Astım hastalığı tamamen kontrol altında olan hasta sayısının hem dünyada hem Türkiye’de halen istenen düzeyde olmadığını vurgulayan Kemik, şunları kaydetti: “Halen 4 astımlıdan biri yılda bir kez astım alevlenme (atak) nedeniyle acil servise başvurmaktadır. Astım kontrolünü güçleştiren etkenler arasında ilaçların doğru teknikle ve düzenli kullanılmamasının yanı sıra sigara dumanı, alerjenler ve kimyasallar gibi tetikleyicilere maruz kalmak ve obezite sayılabilir. Ülkemizde astımlı hastaların yüzde 10’undan fazlasının halen sigara içmekte olduğu ve yüzde 30-40’ının obez olduğu bildirilmiştir. Yapılan araştırmalar, sigarayı bırakmanın ve obez hastaların kilo vermesinin, astımın kontrolünü kolaylaştırdığı gösterilmiştir.”
“ASTIMIN EN BÜYÜK DÜŞMANI VE ENGELLEYİCİSİ DÜZENLİ EGZERSİZDİR”

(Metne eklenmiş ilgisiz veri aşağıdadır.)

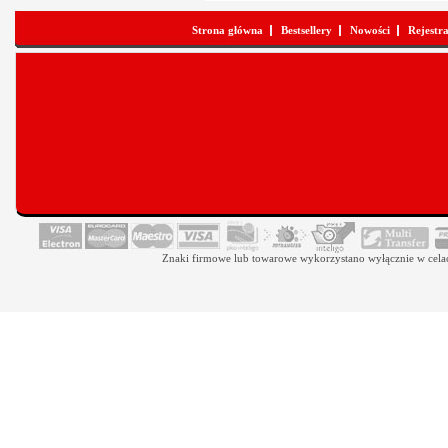
Strona główna
Bestsellery
Nowości
Rejestr
Znaki firmowe lub towarowe wykorzystano wyłącznie w celach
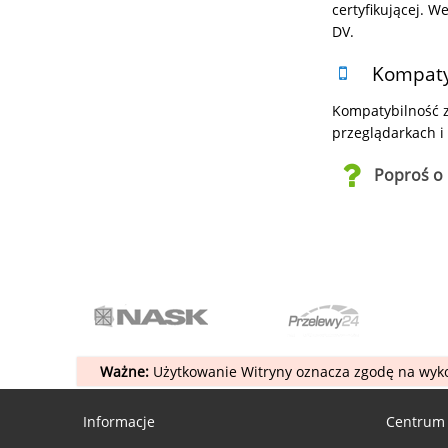
certyfikującej. W
DV.
Kompatyb
Kompatybilność z 
przeglądarkach i
Poproś o 
Ważne:
Użytkowanie Witryny oznacza zgodę na wyko
Informacje
Centrum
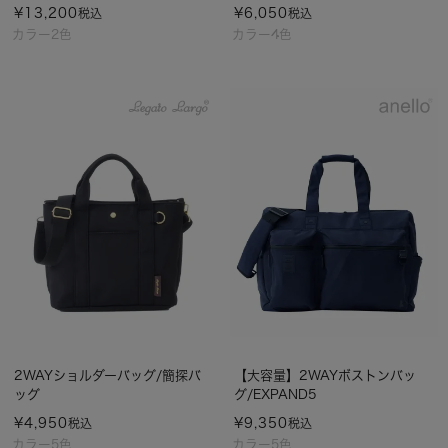
¥
13,200
¥
6,050
税込
税込
カラー2色
カラー4色
2WAYショルダーバッグ/簡探バ
【大容量】2WAYボストンバッ
ッグ
グ/EXPAND5
¥
4,950
¥
9,350
税込
税込
カラー5色
カラー5色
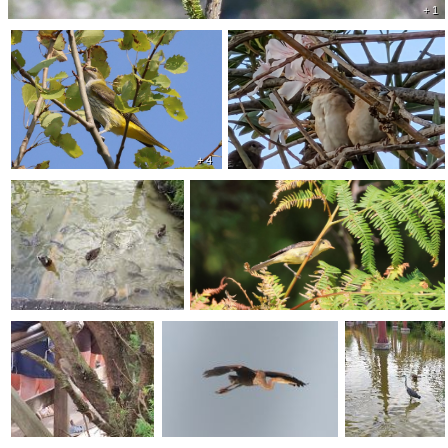
+ 1
+ 4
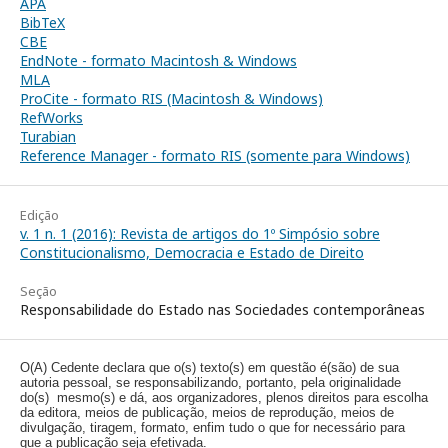
APA
BibTeX
CBE
EndNote - formato Macintosh & Windows
MLA
ProCite - formato RIS (Macintosh & Windows)
RefWorks
Turabian
Reference Manager - formato RIS (somente para Windows)
Edição
v. 1 n. 1 (2016): Revista de artigos do 1º Simpósio sobre
Constitucionalismo, Democracia e Estado de Direito
Seção
Responsabilidade do Estado nas Sociedades contemporâneas
O(A) Cedente declara que o(s) texto(s) em questão é(são) de sua
autoria pessoal, se responsabilizando, portanto, pela originalidade
do(s) mesmo(s) e dá, aos organizadores, plenos direitos para escolha
da editora, meios de publicação, meios de reprodução, meios de
divulgação, tiragem, formato, enfim tudo o que for necessário para
que a publicação seja efetivada.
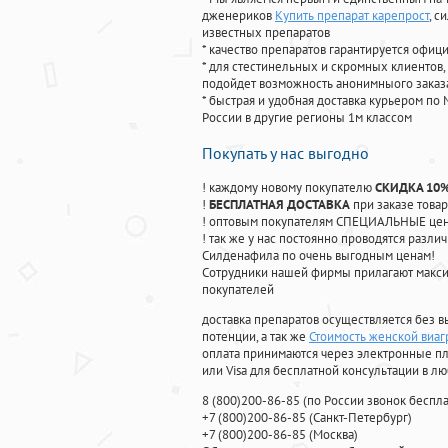
дженериков
Купить препарат карепрост
, с
известных препаратов
* качество препаратов гарантируется офи
* для стестинельных и скромных клиентов,
подойдет возможность анонимныого заказа
* быстрая и удобная доставка курьером по 
России в другие регионы 1м классом
Покупать у нас выгодно
! каждому новому покупателю
СКИДКА 10
!
БЕСПЛАТНАЯ ДОСТАВКА
при заказе товар
! оптовым покупателям СПЕЦИАЛЬНЫЕ цены
! так же у нас постоянно проводятся раз
Силденафила по очень выгодным ценам!
Cотрудники нашей фирмы прилагают макси
покупателей
доставка препаратов осуществляется без в
потенции, а так же
Стоимость женской виа
оплата принимаются через электронные пл
или Visa для бесплатной консультации в л
8
(800
)200-86-85
(
по России звонок беспла
+7
(800
)200-86-85
(
Санкт-Петербург)
+7
(800
)200-86-85
(
Москва)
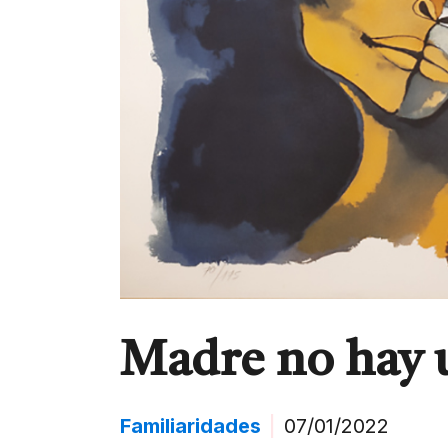
Madre no hay 
Familiaridades
|
07/01/2022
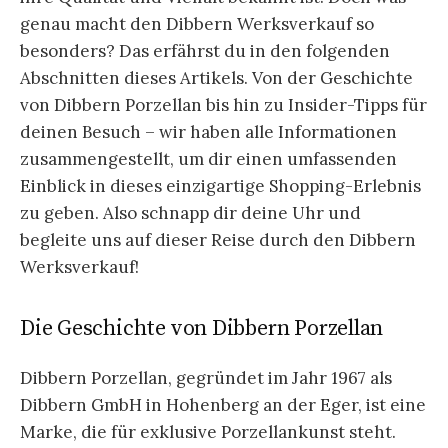
genau macht den Dibbern Werksverkauf so
besonders? Das erfährst du in den folgenden
Abschnitten dieses Artikels. Von der Geschichte
von Dibbern Porzellan bis hin zu Insider-Tipps für
deinen Besuch – wir haben alle Informationen
zusammengestellt, um dir einen umfassenden
Einblick in dieses einzigartige Shopping-Erlebnis
zu geben. Also schnapp dir deine Uhr und
begleite uns auf dieser Reise durch den Dibbern
Werksverkauf!
Die Geschichte von Dibbern Porzellan
Dibbern Porzellan, gegründet im Jahr 1967 als
Dibbern GmbH in Hohenberg an der Eger, ist eine
Marke, die für exklusive Porzellankunst steht.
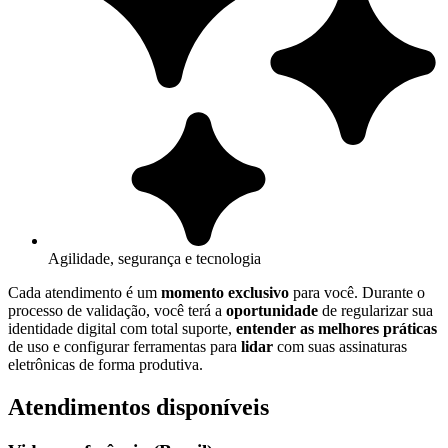
Agilidade, segurança e tecnologia
Cada atendimento é um
momento exclusivo
para você. Durante o
processo de validação, você terá a
oportunidade
de regularizar sua
identidade digital com total suporte,
entender as melhores práticas
de uso e configurar ferramentas para
lidar
com suas assinaturas
eletrônicas de forma produtiva.
Atendimentos disponíveis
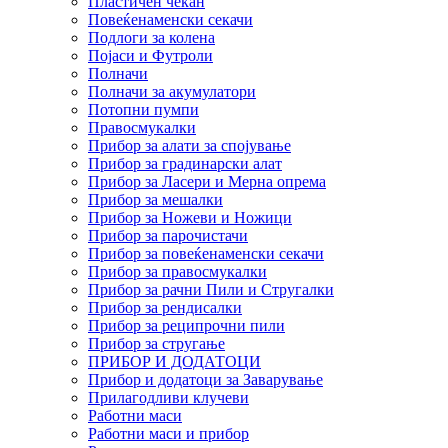
Пластичен чекан
Повеќенаменски секачи
Подлоги за колена
Појаси и Футроли
Полначи
Полначи за акумулатори
Потопни пумпи
Правосмукалки
Прибор за алати за спојување
Прибор за градинарски алат
Прибор за Ласери и Мерна опрема
Прибор за мешалки
Прибор за Ножеви и Ножици
Прибор за парочистачи
Прибор за повеќенаменски секачи
Прибор за правосмукалки
Прибор за рачни Пили и Стругалки
Прибор за рендисалки
Прибор за реципрочни пили
Прибор за стругање
ПРИБОР И ДОДАТОЦИ
Прибор и додатоци за Заварување
Прилагодливи клучеви
Работни маси
Работни маси и прибор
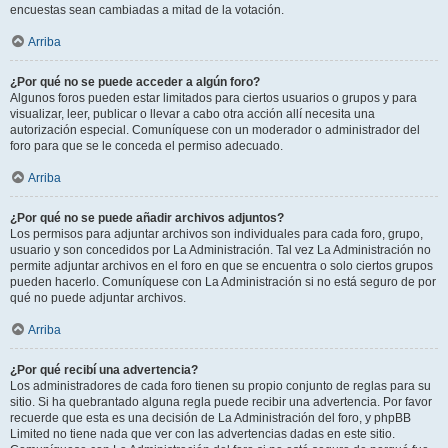
encuestas sean cambiadas a mitad de la votación.
Arriba
¿Por qué no se puede acceder a algún foro?
Algunos foros pueden estar limitados para ciertos usuarios o grupos y para
visualizar, leer, publicar o llevar a cabo otra acción allí necesita una
autorización especial. Comuníquese con un moderador o administrador del
foro para que se le conceda el permiso adecuado.
Arriba
¿Por qué no se puede añadir archivos adjuntos?
Los permisos para adjuntar archivos son individuales para cada foro, grupo,
usuario y son concedidos por La Administración. Tal vez La Administración no
permite adjuntar archivos en el foro en que se encuentra o solo ciertos grupos
pueden hacerlo. Comuníquese con La Administración si no está seguro de por
qué no puede adjuntar archivos.
Arriba
¿Por qué recibí una advertencia?
Los administradores de cada foro tienen su propio conjunto de reglas para su
sitio. Si ha quebrantado alguna regla puede recibir una advertencia. Por favor
recuerde que esta es una decisión de La Administración del foro, y phpBB
Limited no tiene nada que ver con las advertencias dadas en este sitio.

Astımın en büyük düşmanı ve engelleyicisinin düzenli yapılan egzersiz ve spor faaliyetleri olduğunun altını çizen Dr. Kemik, astım hastalarının alabileceği önlemleri de şöyle sıraladı:
“Astım atağını başlatan eşyaları (tüy ve hav bırakan pelüşlü eşyalar, toz tutabilecek yapıda perdeler) evinizden uzak tutun. Astımlı birçok kişi tüylü hayvanlara alerjiktir. Bu tür hayvanlarınız varsa dışarıda tutun. Sigaranın bulunduğu ortamdan mümkün olduğunca uzak durmalısınız, sigara astımın en büyük tetikleyicisidir. Sigara içmeyin. İçiyorsanız da bırakmak için yardım alın. Güçlü kokuları evden uzak tutun. Parfümlü sabun, şampuan veya losyonlardan kaçının. Tütsülerden uzak durun. Halı ve kilimleri kaldırın. Bu tip materyaller tozu ve küfü çekerler. Parke veya kalebodur gibi toz tutmayan zemin döşemeleri tercih edin. Yatak takımlarınızı toz geçirmeyen ve fermuarlı nevresim takımları ile kaplayın. Kuş tüyü ya da samandan yapılmış yastık, döşek kullanmayın. Elyaf malzemeli özel astım yastık ve yatak takımları kullanılabilir. Çarşaf ve nevresim takımlarını sık sık çok sıcak suda yıkayın ve güneşte kurutun. İçerideki havayı temiz ve taze tutmak için pencereleri açın. Yemek pişirirken oluşan buhar ve güçlü kokulara karşı pencereleri olabildiğince açın. Dışarıdaki hava egzoz gazı, araba, fabrika dumanı veya çiçek ve ağaç polenleri ile kirlenmiş ise pencerelerinizi kapalı tutun. İlaçlar reçetede belirtildiği gibi ve düzenli bir şekilde alınmalıdır. Düzenli yapılan egzersiz ve spor faaliyetleri astım hastalığının en büyük düşmanı ve engelleyicisidir.”